The concept of being rent-burdened means people spend at least 30% of their income on housing. Moody’s found that for the first time in tracking the issue for 20 years, the national average rent-to-income ratio (RTI) reached 30% in the fourth quarter of 2022. That was up 0.2% from the third quarter, or 1.5% year over year.
Class is a real thing in the U.S., despite how often as a nation we talk about the ability to move up in the world, to do anything so long as we’re willing to work hard enough. Historically, from the very first settlers, utter rot. The new observation about income and rent is only a reaffirmation.
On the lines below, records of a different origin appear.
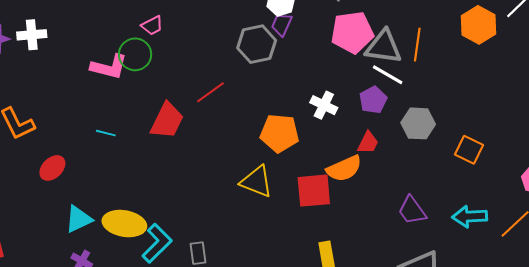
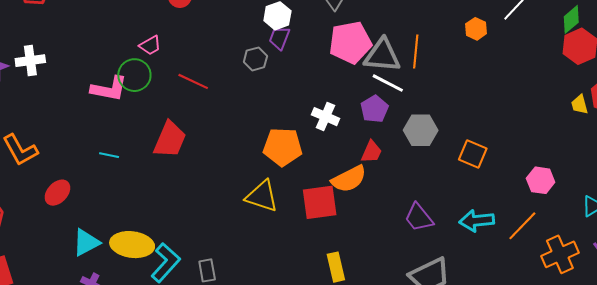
orange hexagon: (478, 25) -> (476, 29), size x0.6
gray hexagon: (257, 44) -> (255, 59), size x0.6
red line: (210, 92) -> (193, 81), moved, turned 64

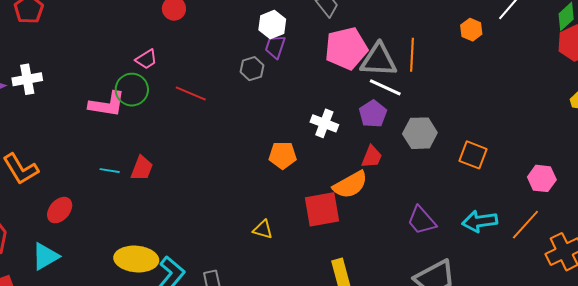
red trapezoid: (170, 140) -> (142, 168), moved, size x0.7
orange pentagon: (283, 147) -> (283, 155), size x0.7
yellow triangle: (262, 196) -> (263, 229), moved, size x0.6
cyan triangle: (86, 242) -> (45, 256), moved

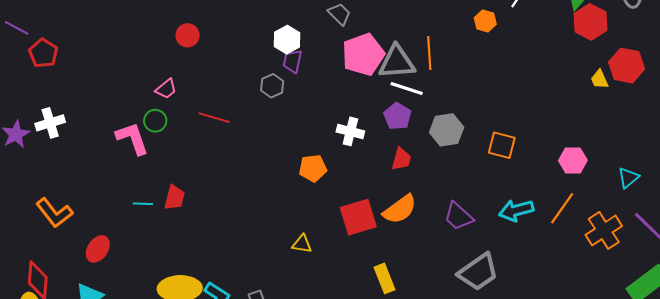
green circle: (132, 90) -> (155, 121), size x0.7
pink L-shape: (107, 104) -> (132, 138), turned -111
orange semicircle: (350, 185) -> (400, 209), moved

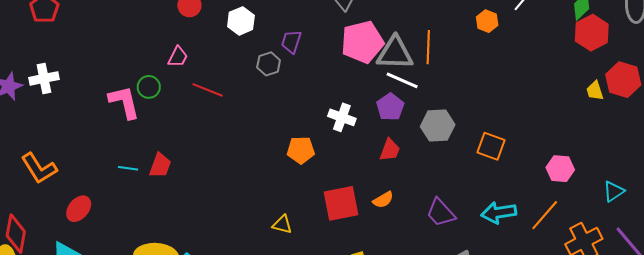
white hexagon: (287, 40) -> (241, 21), moved
pink trapezoid: (166, 89) -> (178, 57), moved, turned -30
orange semicircle: (400, 209) -> (383, 200), size x0.6

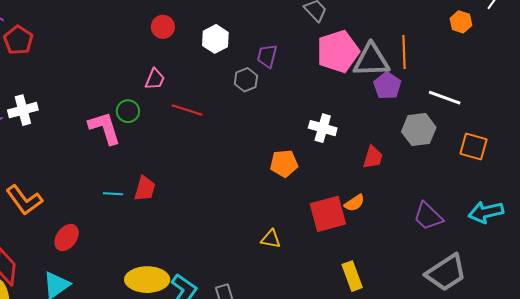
white line: (402, 80) -> (445, 98), moved
purple pentagon: (390, 107) -> (387, 86), moved
orange semicircle: (383, 200) -> (354, 203), moved

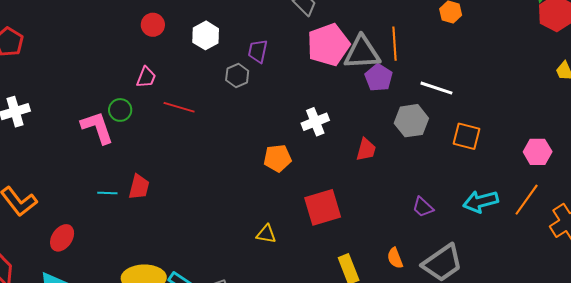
white cross: (323, 128) -> (315, 122), turned -36
orange semicircle: (354, 203) -> (395, 258), moved, turned 105
purple trapezoid: (428, 216) -> (423, 207), size x0.7

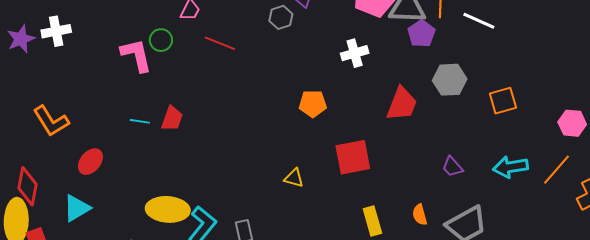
white line: (436, 88) -> (479, 21), moved
white cross: (315, 122) -> (355, 53), moved
orange square: (466, 136) -> (503, 101), turned -36
red trapezoid: (366, 150) -> (402, 104), size x1.5

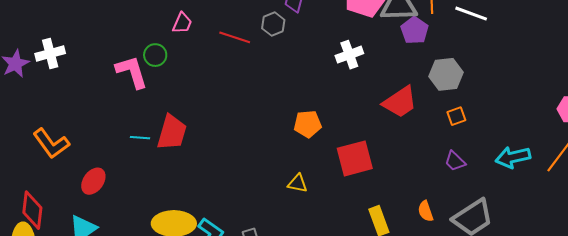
red line: (220, 43) -> (235, 37), moved
orange square: (503, 101) -> (456, 116), moved, size x0.7
orange pentagon: (313, 104) -> (308, 124), moved
red trapezoid: (402, 104) -> (400, 102), turned 39
red trapezoid: (172, 119) -> (172, 133), size x1.4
The U.S. is a nation with a rent-burdened class. These are people who will struggle, no matter how hard they work, because their income cannot keep pace with the cost of having a place to live. The Federal Reserve Bank of St. Louis put together some illustrative graphs, showing the ongoing oppressive economic pressure. First, a graph showing the increase of renting a primary residence in a number of specific metropolitan areas as well as the U.S. average and the Consumer Price Index (CPI) measure of inflation.
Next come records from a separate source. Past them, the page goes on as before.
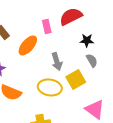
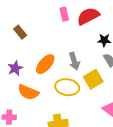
pink rectangle: (47, 26) -> (64, 14), moved
orange ellipse: (28, 45) -> (45, 64), moved

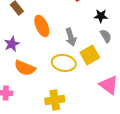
orange ellipse: (45, 64) -> (42, 26), moved, turned -65

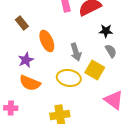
purple star: (12, 44) -> (26, 60), moved
yellow square: (90, 55) -> (95, 70), turned -30

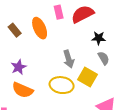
orange ellipse: (47, 41) -> (40, 28), moved

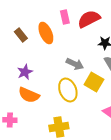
gray arrow: (69, 59) -> (75, 64), turned -48
yellow ellipse: (62, 85) -> (68, 90), turned 60

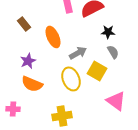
orange ellipse: (46, 33) -> (53, 37), moved
gray arrow: (75, 64) -> (78, 53), turned -54

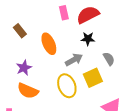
black star: (108, 32) -> (88, 39), moved
yellow square: (97, 71) -> (93, 78), turned 36

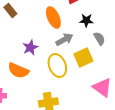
black star: (88, 39) -> (86, 20), moved
orange ellipse: (49, 44) -> (53, 18), moved
purple star: (24, 68) -> (30, 48), moved

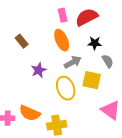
brown rectangle: (10, 10) -> (22, 41), moved
yellow square: (83, 58) -> (92, 80), turned 36
orange semicircle: (18, 70) -> (30, 113), moved

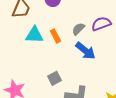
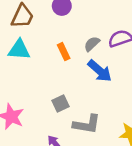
cyan triangle: (34, 35) -> (19, 50), moved

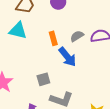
blue arrow: (100, 71) -> (67, 57), moved

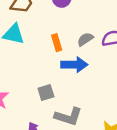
blue arrow: (67, 57) -> (74, 65), turned -50

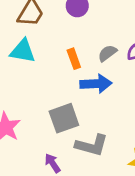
gray square: (46, 93) -> (64, 118), size x1.5

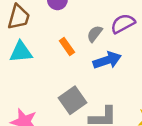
blue arrow: (96, 84) -> (107, 60), moved

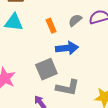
blue arrow: (107, 60) -> (67, 48), moved

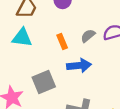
gray square: (46, 69) -> (44, 82), moved

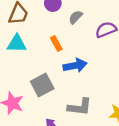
gray semicircle: (88, 36) -> (76, 17), moved

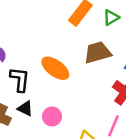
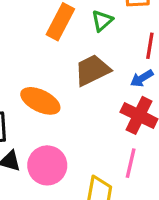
pink circle: (52, 117) -> (47, 165), size x1.5

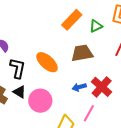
blue arrow: (142, 78) -> (79, 87), moved

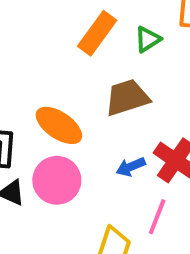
pink circle: (40, 101) -> (57, 180), moved

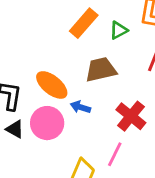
blue arrow: (131, 167) -> (81, 107), moved, turned 36

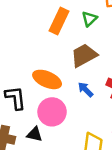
blue arrow: (81, 107) -> (86, 90), moved, turned 42
black triangle: (15, 129) -> (35, 134), moved

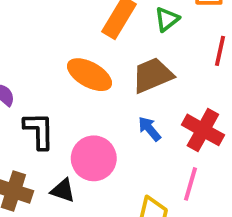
orange ellipse: (47, 79) -> (89, 75), moved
Examples of rent growth compared to inflation.
Notice in particular the purple line about halfway up the graph representing the growth in rent cost in the average U.S. city and the light blue line at the bottom, which is CPI. For many years, rents have raced ahead of most other costs of living.
But things have become even harder because fewer people are able to buy houses, lock into a 30-year mortgage, and then see their income grow while the monthly payment remains fixed. This alone is a wealth building mechanism. Not because the value of the domicile increases, which it eventually does over time, but because, for the vast majority of owners, the mortgage puts a damper on how much more that expense can become. Yes, there are repairs. Yes, local property taxes may increase. But the biggest portion of costs doesn’t change. You are off that particular treadmill of having to earn more every year to keep pace with the price of an apartment.
As Moody’s noted: “Rising mortgage rates caused many households to be priced out from home buying and would-be buyers to remain renters. Apartment demand surged as a result and drove rates sky high.”
Here’s another graph from the St. Louis Fed. It shows the national house price index divided by the consumer price index for average metropolitan rents in the U.S.
House price versus rent growth.
We’ve already seen that rents have outpaced inflation for many years and that the gap has only increased over time. The home price-to-rent ratio is a multiplier. To own a house that would eventually let income grow beyond home costs now means not an initial jump of maybe 10% or 15% a month as it was in the past, and not a 30% jump in 2019, but a 68% increase in the third quarter of 2022, the most recent numbers available.
Squeezing out a bit more is one thing. But now, home ownership means a nearly 70% sudden additional amount plowed every month into a mortgage. It’s too big a leap to let most people tighten their belts a bit and make the jump that can eventually let them get ahead, maybe for the first time in their lives.
Moody’s went into detail of the ups and downs of rent burden and income in varying metropolitan regions. Some are better off, some worse, but all recent changes are small adjustments to an unsustainable reality.
This isn’t going to change in the near future for a number of reasons. It would take much more home inventory to cause prices to start falling. But builders have scaled back because they couldn’t get enough buyers to support the level of new construction. Existing homes are locked up because people with a sub-4% mortgage are not the most likely to sell and move into a new house and mortgage with a much higher interest rate and monthly expenditure. And prices are still so high that relatively few people can pull together the necessary down payment.
It’s a vicious circle and one that is unlikely to be solved by the invisible hand of the market.